■ **What to do**
What this exercise needs is every entry restated as written, with no pictures.

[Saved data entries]
==*==

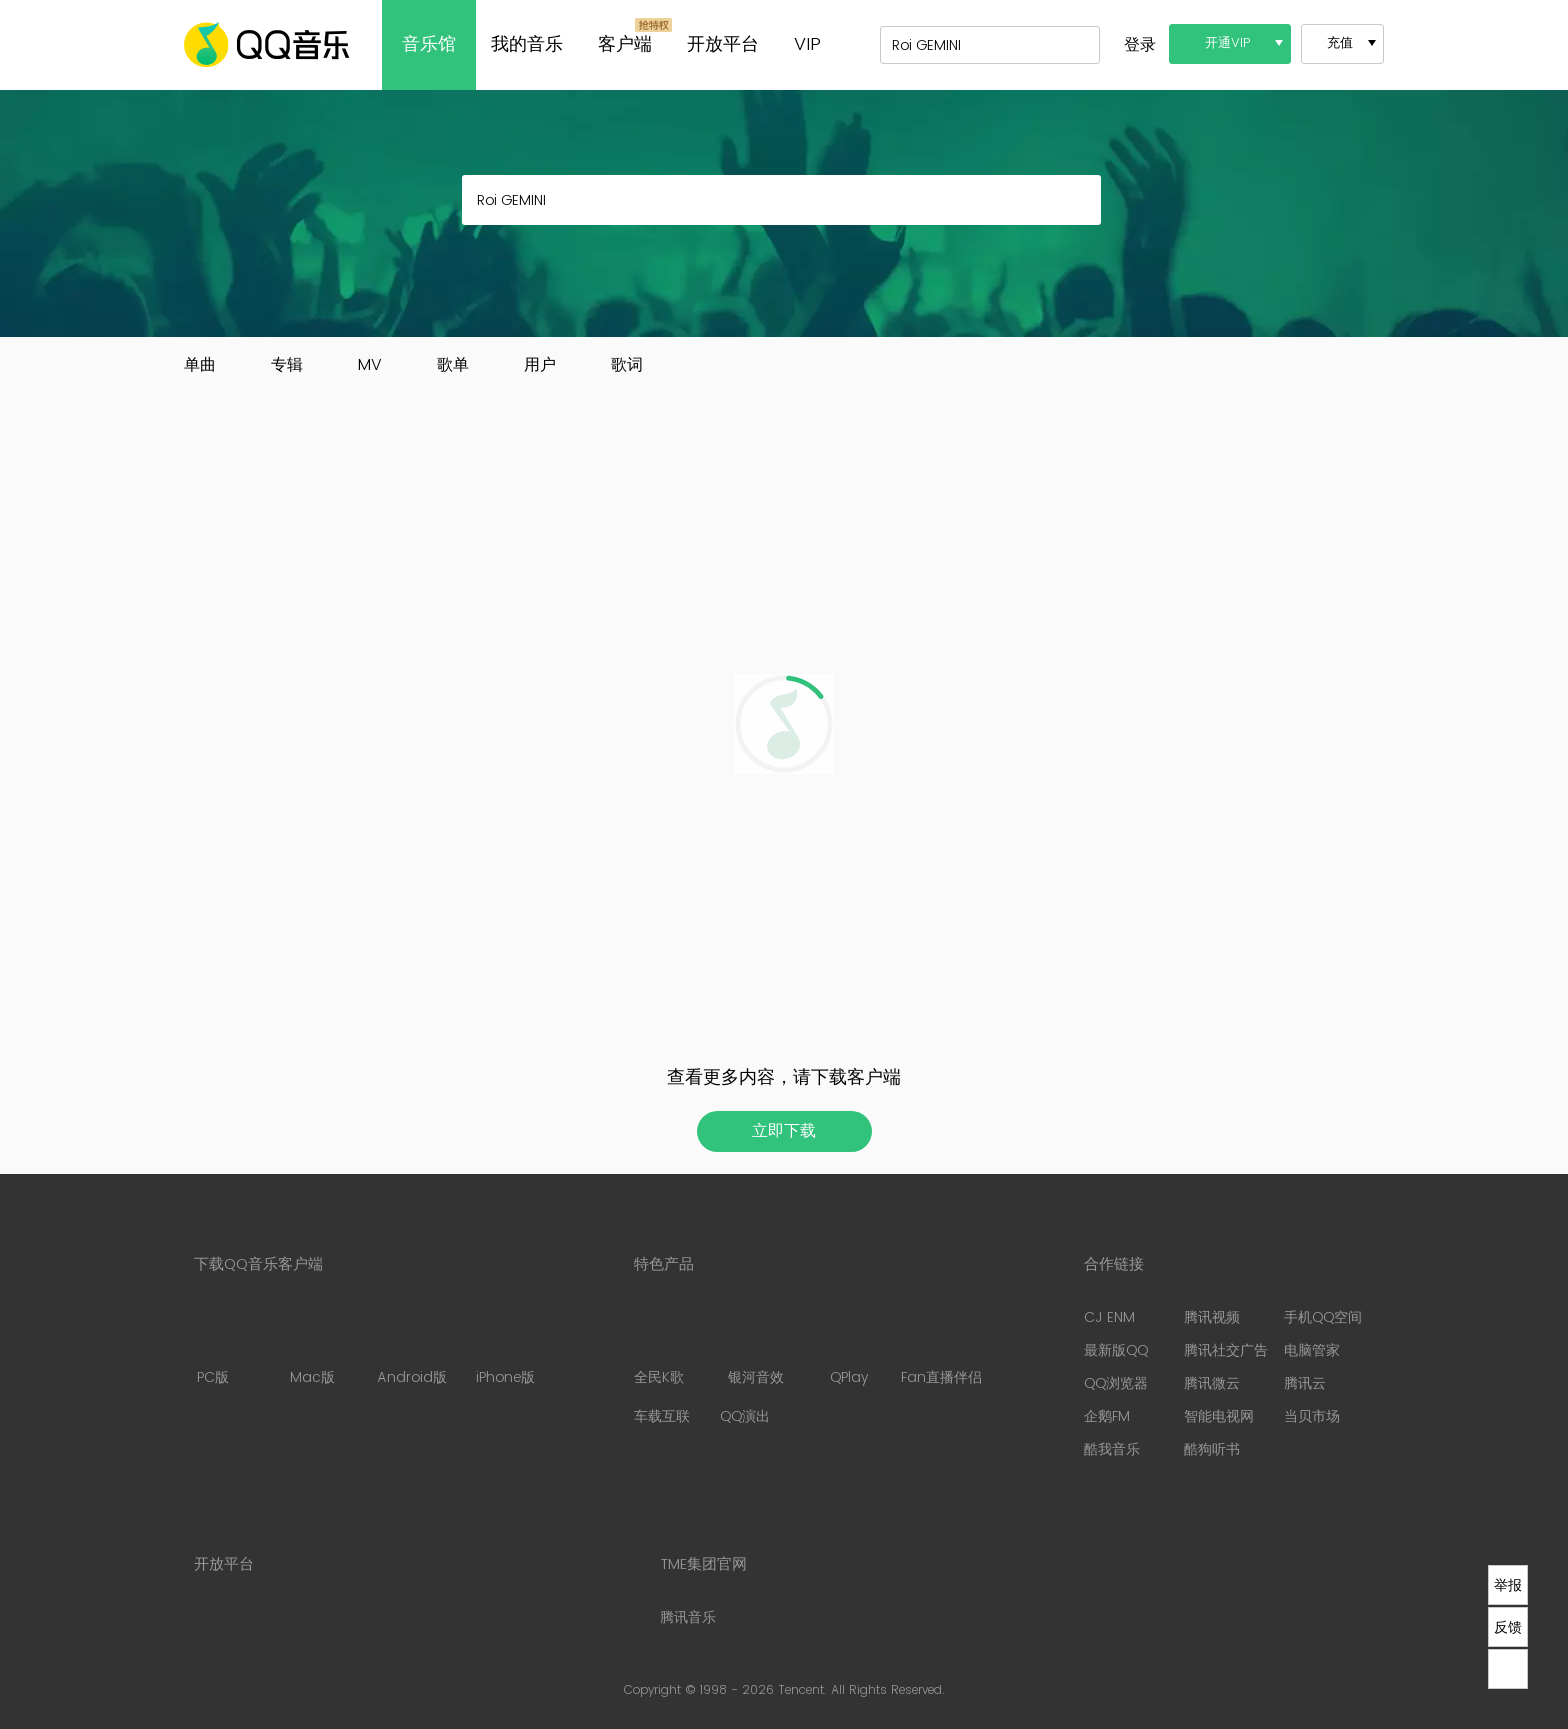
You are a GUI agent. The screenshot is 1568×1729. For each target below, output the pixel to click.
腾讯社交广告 (1226, 1350)
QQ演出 (745, 1416)
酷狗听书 (1212, 1449)
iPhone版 (505, 1348)
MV (370, 365)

==*==

■ **Answer for the task**
You are a GUI agent. The screenshot is 1568×1729. For each target below, output the pixel to click.
腾讯社交广告 (1226, 1350)
QQ演出 (745, 1416)
酷狗听书 (1212, 1449)
iPhone版 (505, 1348)
MV (370, 365)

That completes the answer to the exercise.